Director: Francois Reumont
Writers: Francois Reumont, Christophe Turpin
Producers: Sebastien de Fonseca, Francois Reumont, Cedric Walter
Cast: Agnes Roland, Theo Fillot, Marina Moncade, Adrien de Van
Year of release: 2002
Country: France
Reviewed from: UK theatrical screening


This interesting short (22 minutes) turned up as support to David Cronenberg’s excellent, Anglo-Canadian drama/thriller Spider when it played Phoenix Arts in Leicester. It was subtitled and given the English title At Night.

Agnes Roland (who looks a little like Drew Barrymore) plays an un-named author, driving to meet her agent late one night. In the middle of an unlit country road she accidentally hits a young cyclist (Fillot) but fortunately the boy seems uninjured apart from a mysterious mark on his back. Though she can’t prise a word out of him she finds his address in his bag and drives him home to an isolated farmhouse.

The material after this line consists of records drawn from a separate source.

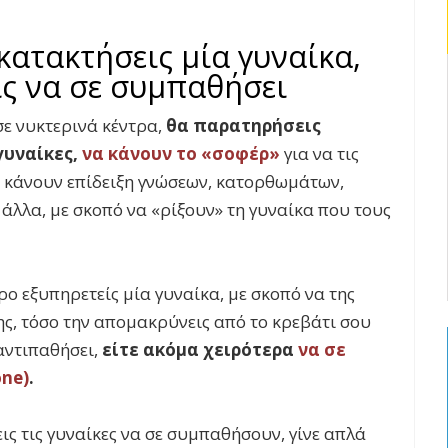
κατακτήσεις μία γυναίκα,
ις να σε συμπαθήσει
σε νυκτερινά κέντρα,
θα παρατηρήσεις
γυναίκες,
να κάνουν το «σοφέρ»
για να τις
 κάνουν επίδειξη γνώσεων, κατορθωμάτων,
άλλα, με σκοπό να «ρίξουν» τη γυναίκα που τους
ρο εξυπηρετείς μία γυναίκα, με σκοπό να της
της, τόσο την απομακρύνεις από το κρεβάτι σου
 αντιπαθήσει,
είτε ακόμα χειρότερα
να σε
one
)
.
ις τις γυναίκες να σε συμπαθήσουν, γίνε απλά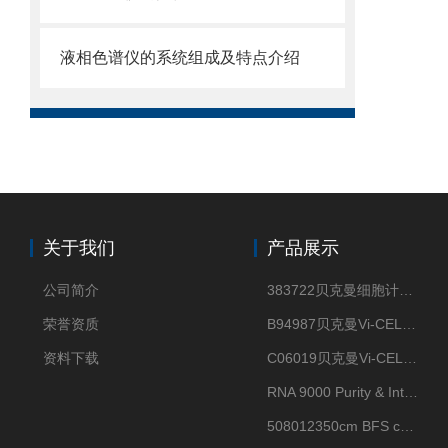
液相色谱仪的系统组成及特点介绍
关于我们
产品展示
公司简介
383722贝克曼细胞计数Vi-CELL XR Quad Pak
荣誉资质
B94987贝克曼Vi-CELL XR 4 package
资料下载
C06019贝克曼Vi-CELL BLU 试剂包
RNA 9000 Purity & Integrity Kit
508012350cm BFS cartridge (8)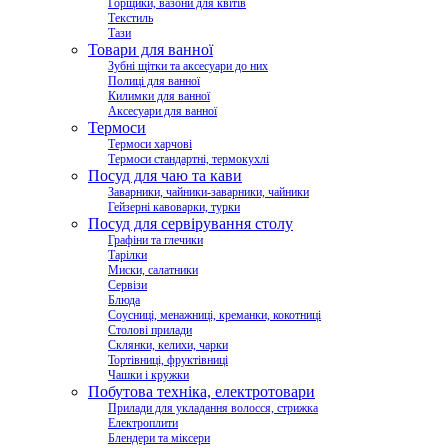
Горщики, вазони для квітів
Текстиль
Тази
Товари для ванної
Зубні щітки та аксесуари до них
Полиці для ванної
Килимки для ванної
Аксесуари для ванної
Термоси
Термоси харчові
Термоси стандартні, термокухлі
Посуд для чаю та кави
Заварники, чайники-заварники, чайники
Гейзерні кавоварки, турки
Посуд для сервірування столу
Графіни та глечики
Тарілки
Миски, салатники
Сервізи
Блюда
Соусниці, менажниці, креманки, кокотниці
Столові прилади
Склянки, келихи, чарки
Тортівниці, фруктівниці
Чашки і кружки
Побутова техніка, електротовари
Прилади для укладання волосся, стрижка
Електроплити
Блендери та міксери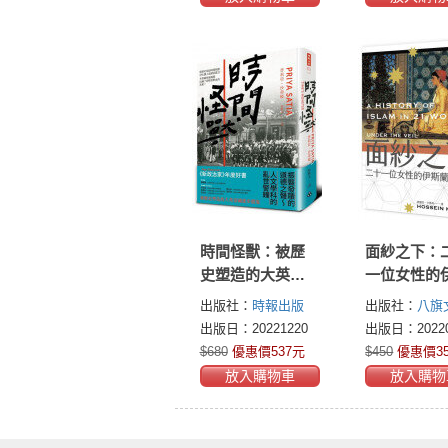
時間怪獸：被歷
面紗之下：
史塑造的大英帝
一位女性的
國進步假象
蘭世界史
出版社：
時報出版
出版社：
八旗
出版日：20221220
出版日：20220
$680
優惠價537元
$450
優惠價3
放入購物車
放入購物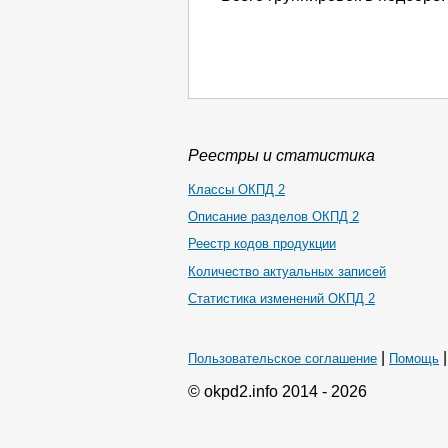
Реестры и статистика
Классы ОКПД 2
Описание разделов ОКПД 2
Реестр кодов продукции
Количество актуальных записей
Статистика изменений ОКПД 2
|
Пользовательское соглашение
Помощь
© okpd2.info 2014 - 2026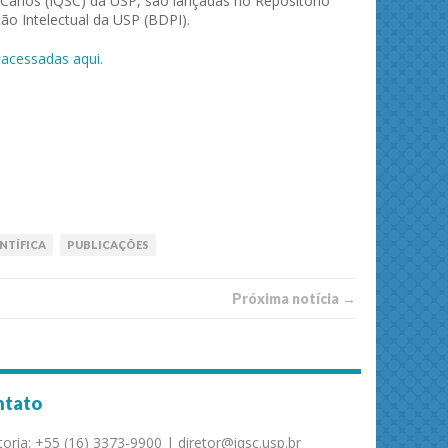
 Carlos (IQSC) da USP, são lançadas no Repositório
o Intelectual da USP (BDPI).
r
acessadas aqui
.
NTÍFICA
PUBLICAÇÕES
Próxima notí­­cia →
ntato
toria: +55 (16) 3373-9900 | diretor@iqsc.usp.br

The boy’s slight unnerving parents (Marina Moncade, who was in 2000’s L’Extraterrestre, and the extremely creepy Adrian de Van) are surprisingly unconcerned about their son, who is swiftly locked in his room, but they invite their guest in and offer her a glass of wine. It turns out the father is also a writer, but the manuscript he proffers is merely a single phrase repeated dozens of times on each page. Something very odd is going on...

The tension is built very nicely and gradually, sliding from ‘this is a bit strange’ to ‘bloody hell, get out of there now!’ and culminating in violence and a desperate race for life. There is a not-unexpected twist ending but the film is stylish enough - and the oddball family enigmatic enough - to compensate for this.

This is the first film directed by Reumont, who has previously worked as cinematographer on numerous movies including Kit Wong’s black magic horror feature The Black Door.

A commendable, well-made horror movie which is definitely worth seeing and shows great promise. And kudos to Alan Alderson-Smith, film programmer at Phoenix Arts, for giving it a (very limited!) UK release.